E-Malt.com News article: Japan: Beer market offering more variety thanks to expanded definition of beer
More and more distinctive beers are coming onto the market, thanks to the expanded definition of beer that came into effect in April under the revised Liquor Tax Law, The Japan News reported on November 26.
Secondary ingredients in beer were previously limited to such items as rice and corn, but now they can include things like fruits and spices.
On Oct. 18, the Yona Yona Beer Works Shintora-dori restaurant opened in Minato Ward, Tokyo. To commemorate the launch, a beer called Sorry Umami IPA was served, which is made with dried bonito fish flakes. Numerous beer fans flocked to the restaurant on the day of the launch.

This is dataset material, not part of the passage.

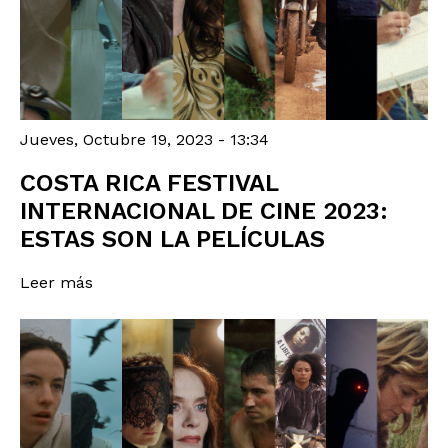
Jueves, Octubre 19, 2023 - 13:34
COSTA RICA FESTIVAL
INTERNACIONAL DE CINE 2023:
ESTAS SON LA PELÍCULAS
Leer más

Up until March, however, Sorry Umami IPA was classified as happoshu low-malt quasi-beer. Yoho Brewing Co. in Karuizawa, Nagano Prefecture, developed it for export in 2016. Added to give the drink a distinctly Japanese touch, the bonito flakes also jack up the fermentation of the yeast, giving the beer a fresh, clear flavor, the company said.
Sorry Umami IPA has been well received in the United States, but it was treated as happoshu in Japan because of its secondary ingredient.

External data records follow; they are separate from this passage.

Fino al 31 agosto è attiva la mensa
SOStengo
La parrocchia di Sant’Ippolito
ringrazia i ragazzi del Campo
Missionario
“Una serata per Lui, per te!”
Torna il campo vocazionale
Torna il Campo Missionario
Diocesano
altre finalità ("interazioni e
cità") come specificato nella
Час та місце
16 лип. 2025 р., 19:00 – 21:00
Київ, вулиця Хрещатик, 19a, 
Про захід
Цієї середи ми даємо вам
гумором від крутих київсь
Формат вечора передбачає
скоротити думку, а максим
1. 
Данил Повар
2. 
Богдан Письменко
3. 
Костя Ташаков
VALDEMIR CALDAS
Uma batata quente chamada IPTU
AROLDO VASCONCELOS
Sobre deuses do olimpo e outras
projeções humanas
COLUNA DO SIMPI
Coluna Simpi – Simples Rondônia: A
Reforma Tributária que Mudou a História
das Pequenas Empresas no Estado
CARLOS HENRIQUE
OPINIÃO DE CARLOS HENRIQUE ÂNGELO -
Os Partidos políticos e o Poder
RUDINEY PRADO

That situation changed in April this year. Under the previous Liquor Tax Law, beer was limited to products with the primary ingredients of malt, hops and water, and secondary ingredients such as rice, corn and starch. The revised law added such possible secondary ingredients as fruits, spices, salt, coffee, kombu kelp and bonito fish flakes.
Yoho Brewing had limited its domestic sales of Sorry Umami IPA, feeling that the happoshu label would give the product a cheap image. It began full-fledged sales in April through such channels as its official Yona Yona Beer Works restaurants and online, deciding that labeling Sorry Umami IPA as beer would allow it to promote the fact that there are many different kinds of beer, according to company spokesperson Mariko Iino.

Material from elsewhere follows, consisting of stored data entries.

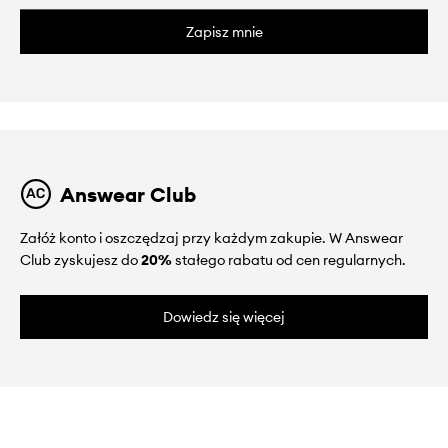
Zapisz mnie
Answear Club
Załóż konto i oszczędzaj przy każdym zakupie. W Answear
Club zyskujesz do
20%
stałego rabatu od cen regularnych.
Dowiedz się więcej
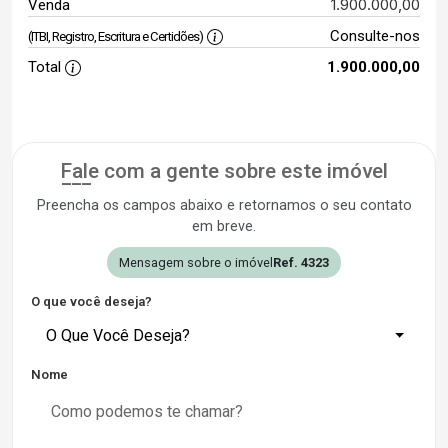
1.900.000,00
Venda
Consulte-nos
(ITBI, Registro, Escritura e Certidões)
Total
1.900.000,00
Fale com a gente sobre este imóvel
Preencha os campos abaixo e retornamos o seu contato
em breve.
Mensagem sobre o imóvel
Ref. 4323
O que você deseja?
O Que Você Deseja?
Nome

Major beer producers are also taking advantage of the changed law to introduce distinctive beers. Japan Premium Brew Co., a subsidiary of Sapporo Breweries Ltd., in July released Gourmet Beer, a sharply flavored drink featuring such ingredients as salt and black pepper. In August, Asahi Breweries Ltd. began sales of Shokuraku beer, a seasonal product for autumn made with cayenne pepper. The pepper “gave the beer a pleasant jolt and was a better combination with autumn dishes,” said a company employee in charge of the beer.
The changed definition of beer was also meant to support the makers of regional beers, who have access to the specialty products of their areas. Sennan Schinken Factory in Kakuda, Miyagi Prefecture, has created Honey Beer, which is made with honey in cooperation with a local apiary and college students, among other groups. “Adding honey gives the beer a slight mildness,” said Kyohei Oka, who is in charge of brewing.
The revised Liquor Tax Law limits the use of the newly allowed secondary ingredients to the equivalent of a maximum 5 percent of the weight of the malt. To emphasize the taste, aroma and other elements of their secondary ingredients, some makers have therefore continued to sell their products as happoshu.
Tsumari Beer of Tokamachi, Niigata Prefecture, uses buckwheat to create Tokamachi Soba Ale, in a bid to promote locally made soba noodles. The buckwheat used is equivalent to about 10 percent of the malt, so the product is technically happoshu. “If we don’t put a certain amount of buckwheat in, we can’t sufficiently produce the aroma,” said representative director Chiho Takagi.
Miyashita Sake Brewery Co. in Okayama has been making Muscat Pils for more than 10 years, using muscat grape juice from Okayama. With the secondary ingredient measuring over 10 percent of the weight of the malt, the product has also remained as happoshu since April. “We made multiple improvements to reach its current taste. We’ll sell it as happoshu, as we’ve done so far,” said Katsuhiko Hayashi, a company employee in charge of sales.
Yusuke Yamamoto, head of The Craft Beer Association, said: “There are many beers overseas, in Belgium and elsewhere, that use spices and other secondary ingredients. Beer has become more diverse since the recent revision of the law, offering more enjoyment for consumers.”